Poster companies are taking record advertising revenue, thanks to better accountability, consolidation of ownership within the industry and, as TV audiences fragment, increased presence as a medium.

Poster companies are having a good time. Last week TDI, the UK’s largest transport advertising company, announced a 28 per cent increase in turnover for the first half of 1996. It was the third poster company to announce such good results.

Last month, Maiden’s first results as a public company showed turnover up 77 per cent, partly thanks to an acquisition. The More Group also announced a big turnover increase – 28 per cent – in the first half of the year.

The poster industry expects to take a six per cent share of the national advertising cake this year for the first time. Mills & Allen is reporting 31 per cent growth in revenues.

The industry points to a number of different reasons for its rude health.

One is the new Postar research system which was launched earlier this year with the intention of making the audiences ascribed to posters so accurate that campaigns could be bought by audience rather than by panel.

In fact, with the exception of three new packages being launched in April by Adshel, none of the contractors have started to sell their posters by audience instead of by number of posters. Postar has so far simply helped to update the quality ratings and audience figures of poster sites. This aids the accountability of the medium in selling it to clients, but the predicted revolution in the industry is a year or more off yet.

More important is the consolidation of ownership in the industry. This has put a bigger chunk of the market under the control of large companies with access to better management and more investment.

This, in turn, has led to product innovations and marketing initiatives that have been used to drive out the commodity aspect of the industry and create premium-priced products.

Most important of all is a cliché that looks like coming true. For years the poster industry’s refrain has been that the fragmentation of TV audiences would leave it as the only broadcast medium. The growing strength of BSkyB, ITV’s periodically wavering audience figures and the advent of Channel 5 next year, are starting to make that wish a reality.

At the moment, outdoor is not replacing TV, but instead is being used in conjunction with it to boost the coverage of a TV campaign or to delay its “decay” in people’s minds.

The change in the use of posters with TV has been quite dramatic. According to research by poster specialist Concord in 1991, 35 per cent of the top 200 TV advertisers used outdoor. In 1995 that figure had risen to 72 per cent.

“We are selling the added benefit of being the glue in the multi-media mix,” says Francis Goodwin, managing director of Maiden Roadside. “We hit the gaps in the upmarket coverage needed for TV.”

As well as planning for the gaps in ITV, outdoor is benefiting from TV starting to be used in a more targeted fashion.

“A very common media mix now is Channel 4, satellite TV and posters,” says Alan Simmons, managing director of Concord. “As agencies are increasingly doing a selective job on TV, they use posters to give their initial launch campaign impetus.

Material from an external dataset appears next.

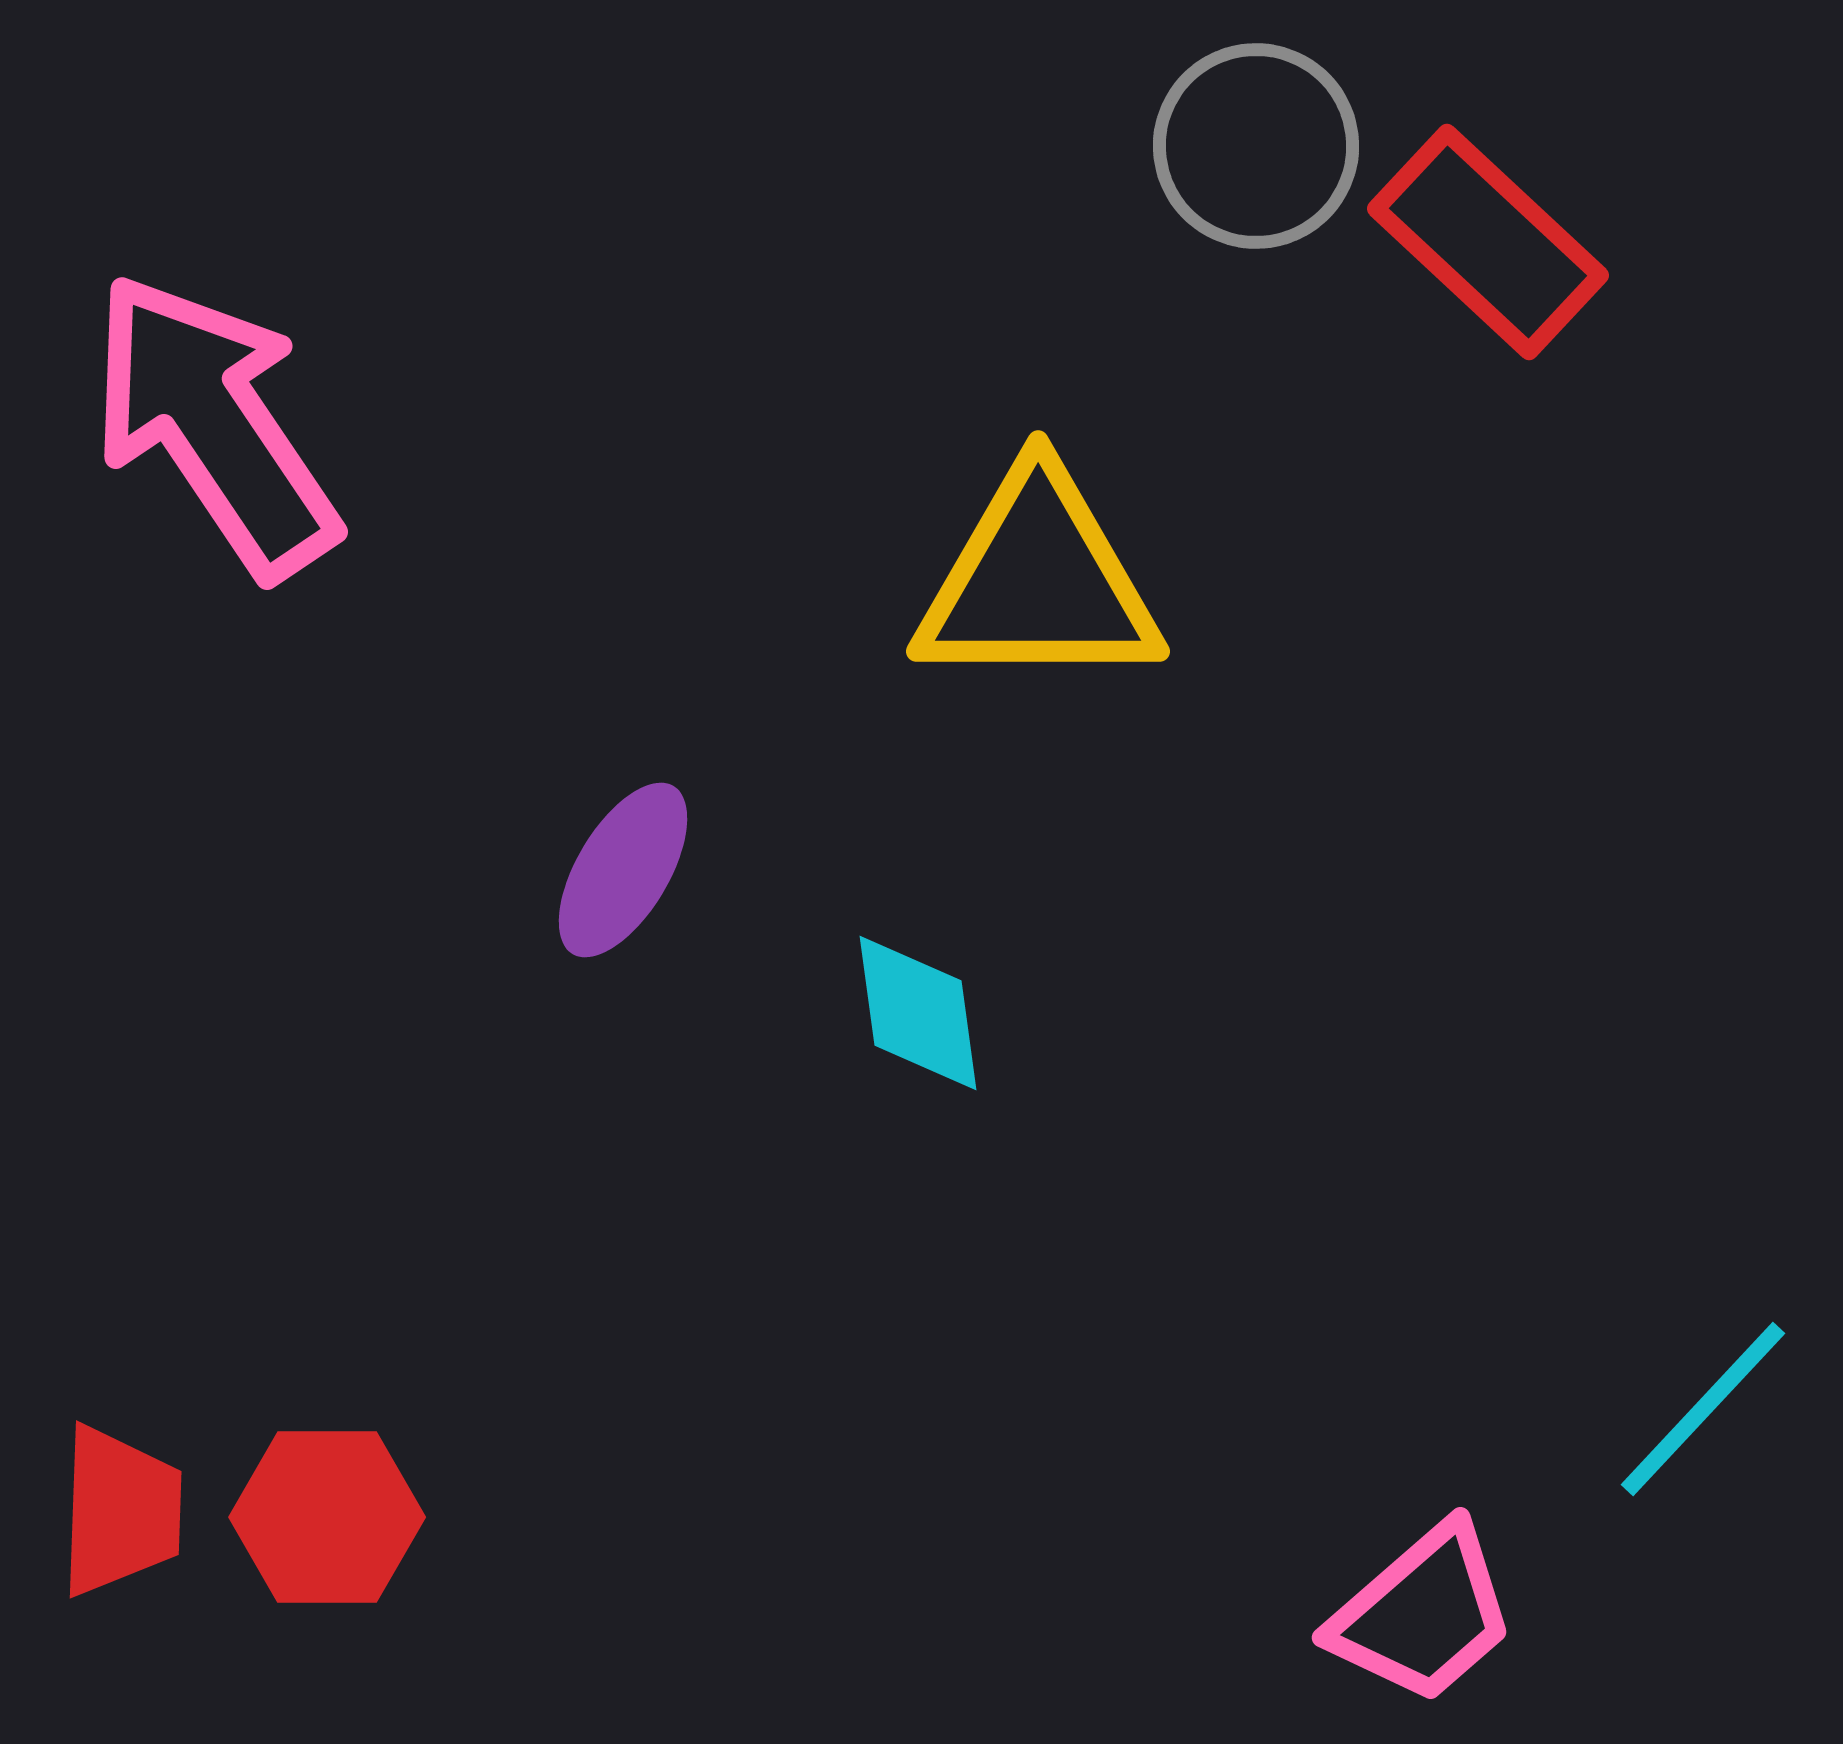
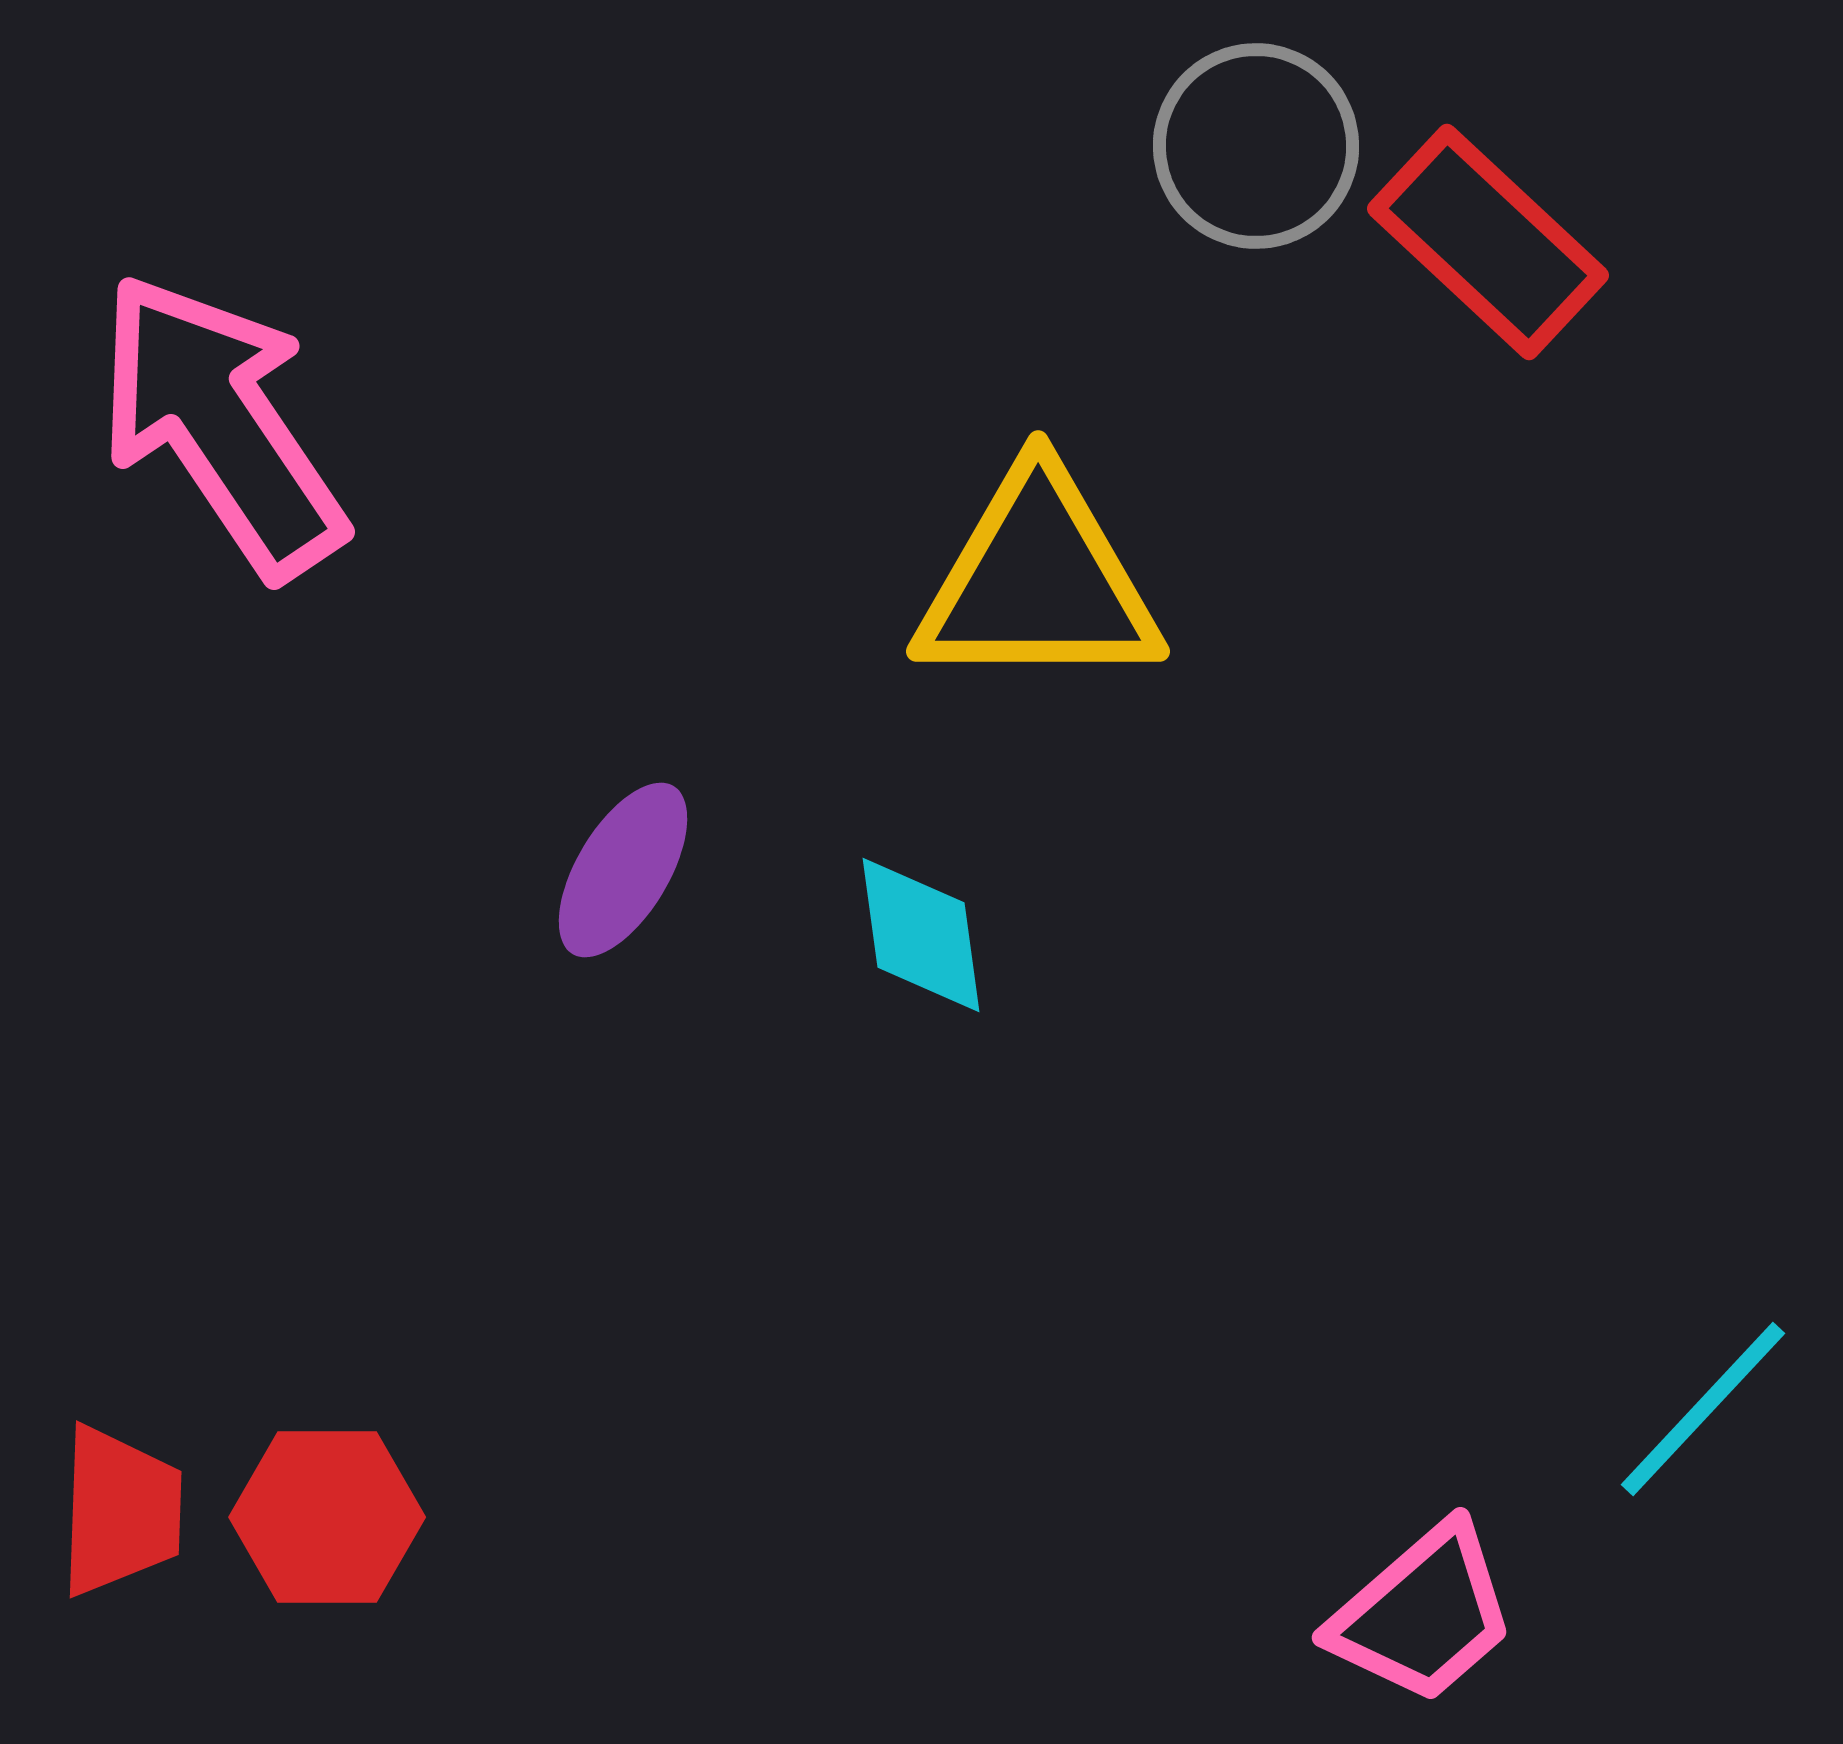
pink arrow: moved 7 px right
cyan diamond: moved 3 px right, 78 px up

If the TV is really niche, advertisers will often use a burst of posters to let the trade know they are advertising.”

The use of posters as an extension to a TV campaign does have its dangers: “We do, to a certain extent, rely on the health of TV,” says Goodwin. “If prices were falling on TV, it would inhibit our ability to raise our rates.”

The strength of the poster market leads some to believe that the major poster contractors have pushed their rates too hard. True inflation in the industry is difficult to judge because of the development of new products every year – most of them illuminated and premium priced. However, even prices for a standard, non-illuminated 48-sheet have risen by nine to ten per cent this year.

Some believe that as a consequence of this bullishness by poster contractors, demand in the fourth quarter of the year is a lot softer than expected.

“They have blown it a bit because of what they were asking for in the fourth quarter,” says Simmons. “They refused to give incentives to advertisers wanting to book early because they believed the gravy train would run until the end of the year.”

In fact, the fourth quarter of the year has for the past four years proved to be the hardest period to sell – the direct opposite of the way it was before the recession in the early Nineties. The two stalwarts of the old fourth quarter – tobacco and spirits – are in decline. Tobacco because of Government regulation, and the spirits sector now it has started moving onto TV instead.

The major contractors apparently have plans afoot to revive the fourth quarter, but seem to have left it too late this year. Hopefully, this is not because they have become too greedy.